Het nachtuiltje

- Zeg, wat krijgen we nu? Moet jij niet allang in dromenland zijn? Het is bijna 10 uur!
• Kannie slape… *wrijft in oogjes*
- Wat kijk je sip. Heb je weer enge schaduwen op de muur gezien?
• Ja…
- Nou, trek je vestje over je nachtpon aan en kom maar op schoot zitten.
• *geeuwt, trekt vestje aan en kruipt op schoot voor de computer* Ben je mee bezig?
- Ik ben een boek aan het schrijven. Voor kinderen. Niet aan de toetsen zitten hoor.
• Waar gaat het over?
- Een spookje. Wat heb jij een koude voetjes zeg!
• Maar spoken bestaan toch niet?
- Dit spookje wel hoor.
• Waarom dan?
- Gewoon, omdat ik dat wil. En het is een bijzonder spookje. Hij is bang in het donker én voor mensen. Een heel angstig geestje.

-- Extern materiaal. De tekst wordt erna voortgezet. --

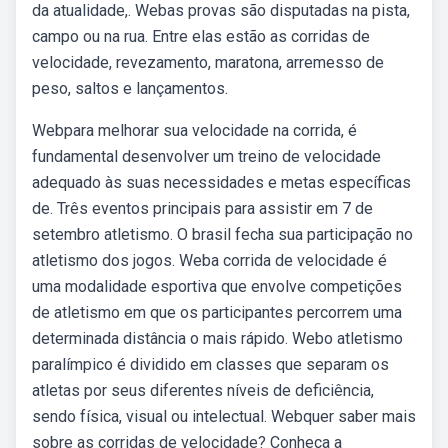
da atualidade,. Webas provas são disputadas na pista,
campo ou na rua. Entre elas estão as corridas de
velocidade, revezamento, maratona, arremesso de
peso, saltos e lançamentos.
Webpara melhorar sua velocidade na corrida, é
fundamental desenvolver um treino de velocidade
adequado às suas necessidades e metas específicas
de. Três eventos principais para assistir em 7 de
setembro atletismo. O brasil fecha sua participação no
atletismo dos jogos. Weba corrida de velocidade é
uma modalidade esportiva que envolve competições
de atletismo em que os participantes percorrem uma
determinada distância o mais rápido. Webo atletismo
paralímpico é dividido em classes que separam os
atletas por seus diferentes níveis de deficiência,
sendo física, visual ou intelectual. Webquer saber mais
sobre as corridas de velocidade? Conheça a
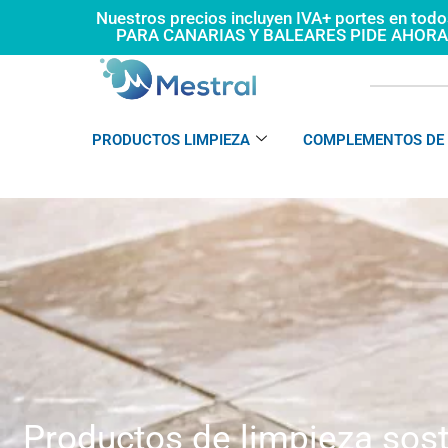
Ir
Nuestros precios incluyen IVA+ portes en tod
PARA CANARIAS Y BALEARES PIDE AHOR
al
contenido
PRODUCTOS LIMPIEZA
COMPLEMENTOS DE 
Productos de limpieza sos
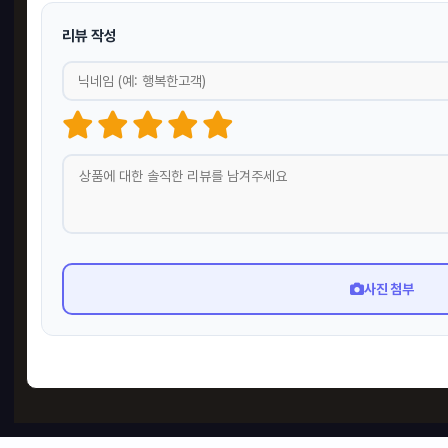
리뷰 작성
사진 첨부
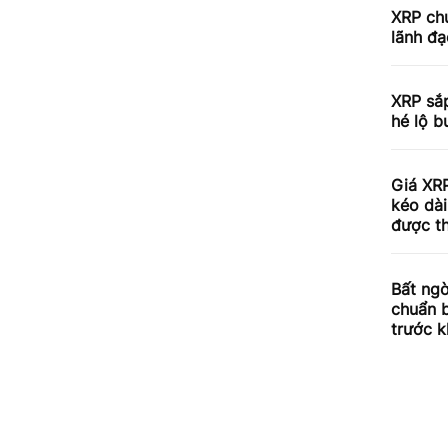
XRP chu
lãnh đạ
XRP sắp
hé lộ b
Giá XRP
kéo dài
được th
Bất ngờ
chuẩn 
trước k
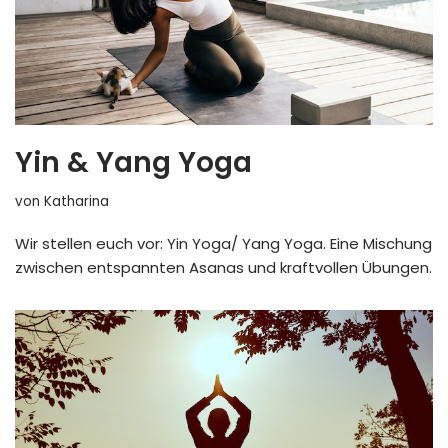
Yin & Yang Yoga
von
Katharina
Wir stellen euch vor: Yin Yoga/ Yang Yoga. Eine Mischung
zwischen entspannten Asanas und kraftvollen Übungen.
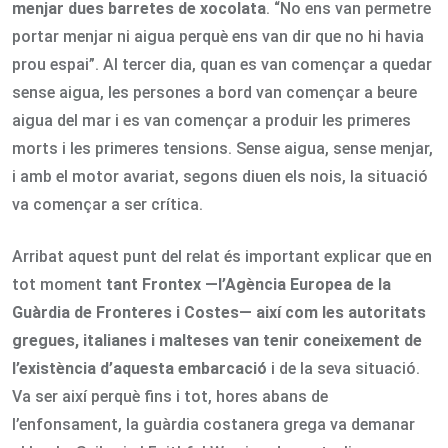
menjar dues barretes de xocolata
. “No ens van permetre
portar menjar ni aigua perquè ens van dir que no hi havia
prou espai”. Al tercer dia, quan es van començar a quedar
sense aigua, les persones a bord van començar a beure
aigua del mar i es van començar a produir les primeres
morts i les primeres tensions. Sense aigua, sense menjar,
i amb el motor avariat, segons diuen els nois, la situació
va començar a ser crítica.
Arribat aquest punt del relat és important explicar que en
tot moment
tant Frontex
—l’Agència Europea de la
Guàrdia de Fronteres i Costes— així com les autoritats
gregues, italianes i malteses van tenir coneixement de
l’existència d’aquesta embarcació
i de la seva situació.
Va ser així perquè fins i tot, hores abans de
l’enfonsament, la guàrdia costanera grega va demanar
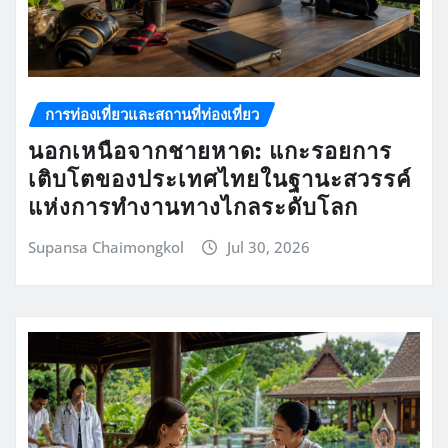
การท่องเที่ยวและสถานที่ท่องเที่ยว
นอกเหนือจากชายหาด: แกะรอยการ
เติบโตของประเทศไทยในฐานะสวรรค์
แห่งการทำงานทางไกลระดับโลก
Supansa Chaimongkol
Jul 30, 2026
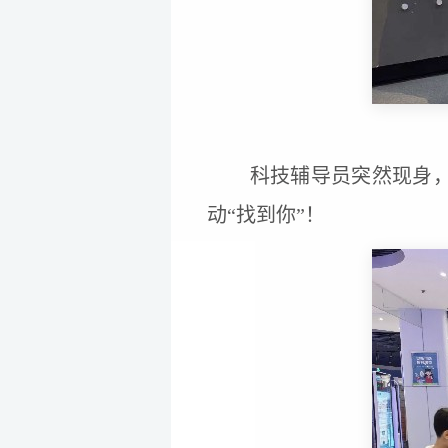
科技辅导员突然现身
动“找到你”！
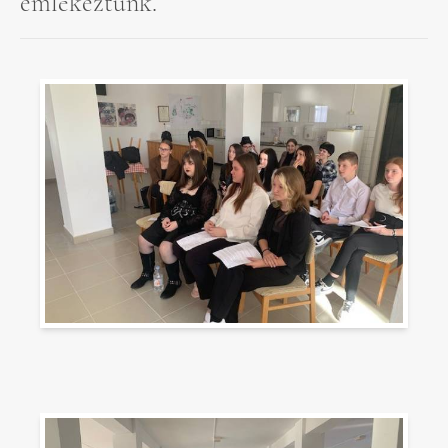
emlékeztünk.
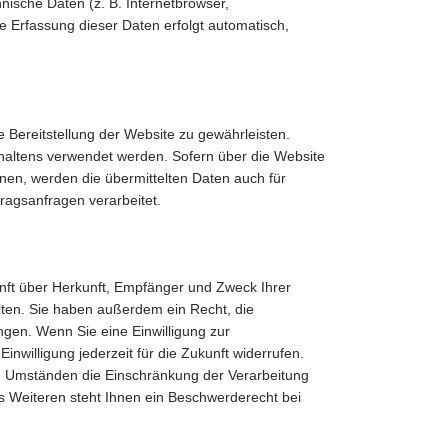
nische Daten (z. B. Internetbrowser,
ie Erfassung dieser Daten erfolgt automatisch,
ie Bereitstellung der Website zu gewährleisten.
haltens verwendet werden. Sofern über die Website
en, werden die übermittelten Daten auch für
ragsanfragen verarbeitet.
unft über Herkunft, Empfänger und Zweck Ihrer
ten. Sie haben außerdem ein Recht, die
ngen. Wenn Sie eine Einwilligung zur
inwilligung jederzeit für die Zukunft widerrufen.
 Umständen die Einschränkung der Verarbeitung
 Weiteren steht Ihnen ein Beschwerderecht bei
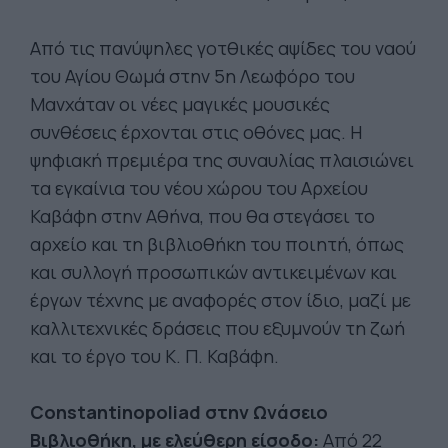
Από τις πανύψηλες γοτθικές αψίδες του ναού
του Αγίου Θωμά στην 5η Λεωφόρο του
Μανχάταν οι νέες μαγικές μουσικές
συνθέσεις έρχονται στις οθόνες μας. Η
ψηφιακή πρεμιέρα της συναυλίας πλαισιώνει
τα εγκαίνια του νέου χώρου του Αρχείου
Καβάφη στην Αθήνα, που θα στεγάσει το
αρχείο και τη βιβλιοθήκη του ποιητή, όπως
και συλλογή προσωπικών αντικειμένων και
έργων τέχνης με αναφορές στον ίδιο, μαζί με
καλλιτεχνικές δράσεις που εξυμνούν τη ζωή
και το έργο του Κ. Π. Καβάφη.
Constantinopoliad στην Ωνάσειο
Βιβλιοθήκη, με ελεύθερη είσοδο:
Από 22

• Is ie ook bang dat ie niet bestaat?
- Dat zou zomaar kunnen. Hij woont op een zolder waar ook een meisje slaapt. Op een nacht probeert ie haar bang te maken door ‘boehoeoeoe’ te roepen en enge bewegingen te maken, omdat spoken dat nu eenmaal horen te doen. Maar eigenlijk durft ie dat helemaal niet. Het wordt een heel zachte ‘boehoeoeoe’ en ook zijn gebaren zien er niet dreigend uit. Hij lijkt meer een uilenjong dat probeert uit te vliegen, of een slaperig kind dat een knuffel wil. Het meisje schrikt niet van hem. Integendeel; ze vindt het fijn gezelschap te hebben. En het spookje is enorm opgelucht dat ze hem niet bang maakt.
• Heeft het meisje geen broertjes of zusjes?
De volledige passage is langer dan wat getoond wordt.